True or false: Most U.S. breaches that take place in the U.S. aren’t ever reported?
True, says Harvard’s BRUCE SCHNEIER, the brains behind the popular blog Schneier on Security: “Sometimes, it’s because the victims aren’t aware that they’ve been hacked. Sometimes, it’s because police investigations are ongoing. And sometimes, it’s because the victims want to avoid being described as having lousy security in the press.
“The truth is that we have no idea how many unreported breaches are occurring, and what the historical trends are. It makes mitigation efforts very difficult.”
So, how do you fix it?
Says UI grad DAVE MIHELCIC, former chief technology officer at the Defense Information Systems Agency: “Most private business and public organizations fail to take basic cyber hygiene steps and invest in the operational infrastructure to operate securely.
“Worse yet, many boards, CEOs and senior administrators actively ignore the problems when they are identified.
“The U.S. must pass legislation making corporate and federal leaders civilly and potentially even criminally liable if they fail to exercise due diligence in securing systems, networks and data under their purview.”
What’s the financial toll of all of these breaches and who’s benefiting?
Says JAMES LEWIS, senior VP at the Center for Strategic and International Studies: “Weak cybersecurity probably cost the U.S. about $100 billion a year for at least the last 10 years, so more than a $1 trillion in losses.
“Cyber is a symptom of a larger disrespect in which China, Russia and Iran hold us, like the 1930s when Germany and Japan thought America was weak and could be pushed around.
“We want to get ahead of the problem of opponents thinking they can do what they like before it gets worse.”
What’s the pie-in-the-sky long-term fix?
Says JAMES CLAPPER, U.S. director of national intelligence from 2010-17: “International cyber norms that the Big Three in cyber — Russia, China and us — would sign up to and, importantly, enforce. We’re not there, and I see no prospect of such agreement.
“I think a useful comparison is the law of the sea, which took decades and decades to develop. But now, most sea-faring countries abide by it, because it is in their interests to do so.”
Why aren’t more people better informed about such a critical issue?

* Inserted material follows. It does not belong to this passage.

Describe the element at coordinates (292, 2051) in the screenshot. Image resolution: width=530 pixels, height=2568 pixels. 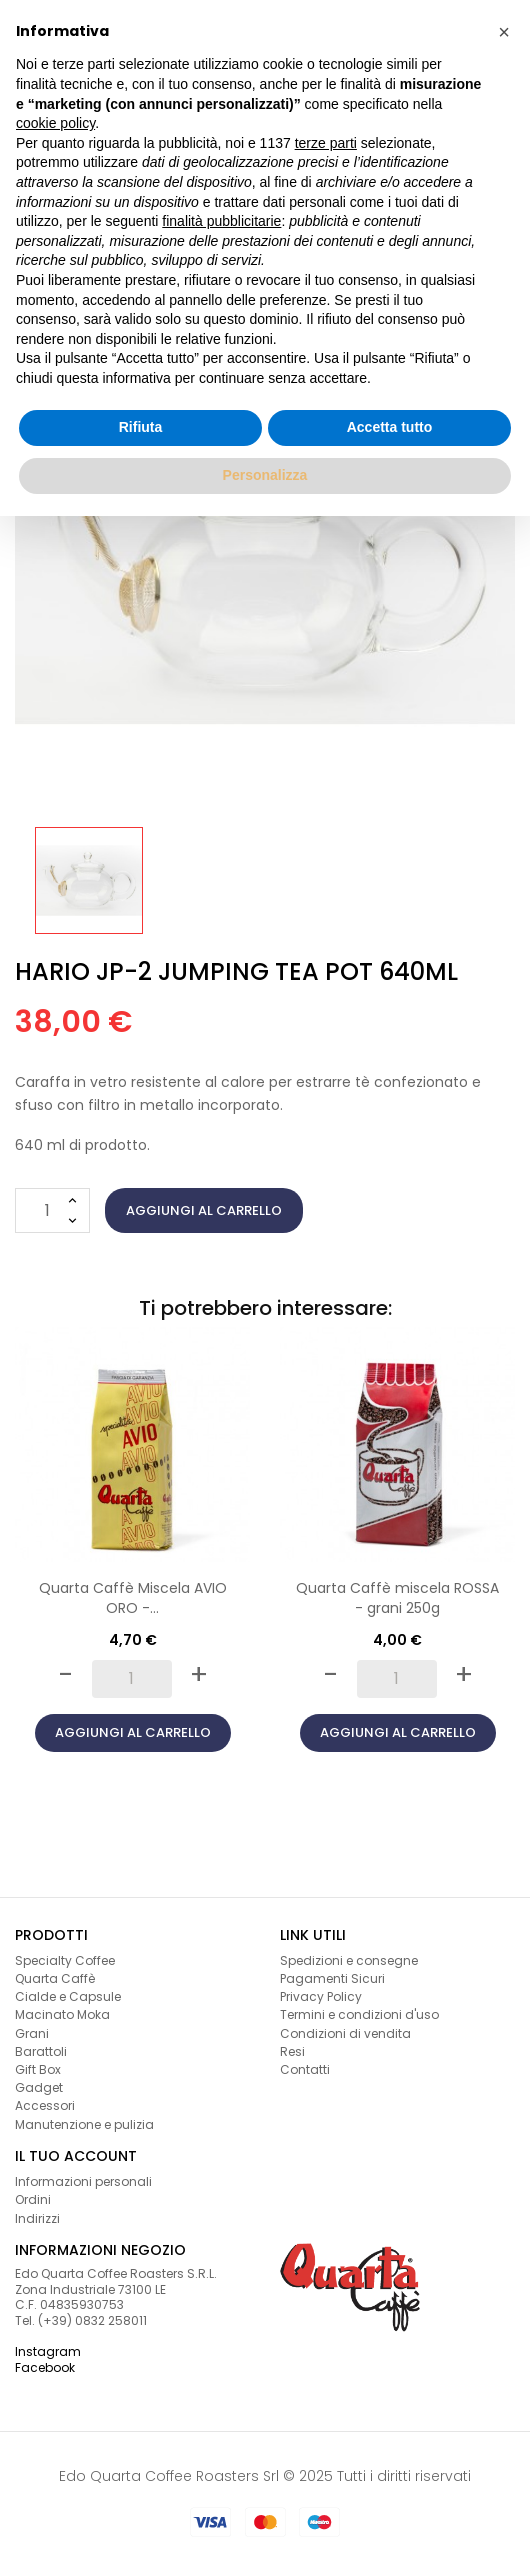 I see `Resi` at that location.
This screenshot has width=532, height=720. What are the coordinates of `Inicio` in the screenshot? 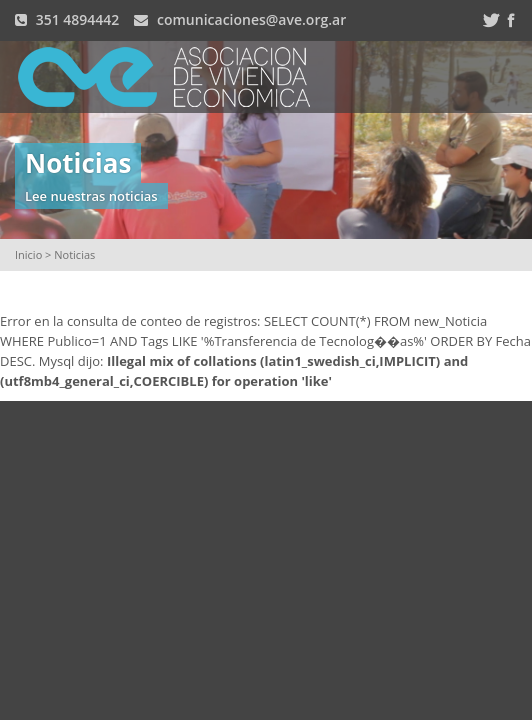 It's located at (28, 254).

Says JAMIE WINTERTON, director of strategy for Arizona State’s Global Security Initiative: “Pre-pandemic, I participated in a few Cybersecurity Self-Defense events, where we taught people how to secure their personal data. I often started conversations by asking people 'What kinds of things are you worried about?' The answer I got most often was 'I don’t know; there are so many problems and so few solutions that I don’t even know what to worry about.'
"As technologists, we haven’t done a good job of realistically explaining security threats and how to mitigate them to non-experts. So I think most people know that there are serious cybersecurity threats, but many of them feel powerless, either because of the magnitude of the issues, or because we’ve thrown so much technobabble at them that they have given up trying to participate. And that is a big vulnerability we’ll have to contend with.

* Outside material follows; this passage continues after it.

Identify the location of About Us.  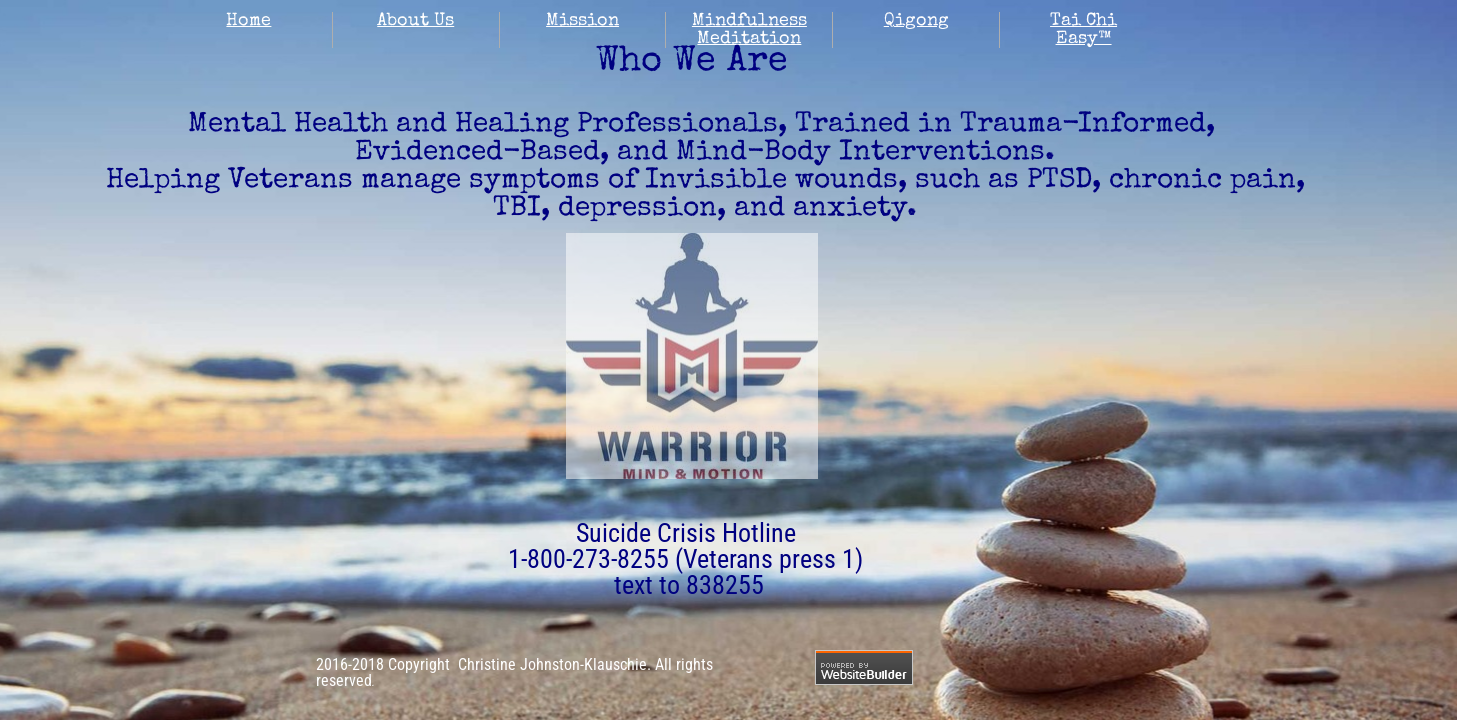 (415, 21).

"Over the past few years — even the past few months — the accelerating attacks on critical infrastructure have made it clear just how tightly we’re all connected via the Internet. Power and water supplies, fuel pipelines, healthcare and finance systems, education — all of these things are online now. We usually think of these things as separate systems, but they all are connected, to each other and to all of us, online.
"There are huge benefits to this connectivity, but there are also huge potential problems if these systems aren’t properly secured. Some of these problems are literally life-or-death — like power outages, tainted water, shortages in supplies or the inability to provide critical life-saving medical care at the moment it’s needed. This is why we should be taking cybersecurity very seriously."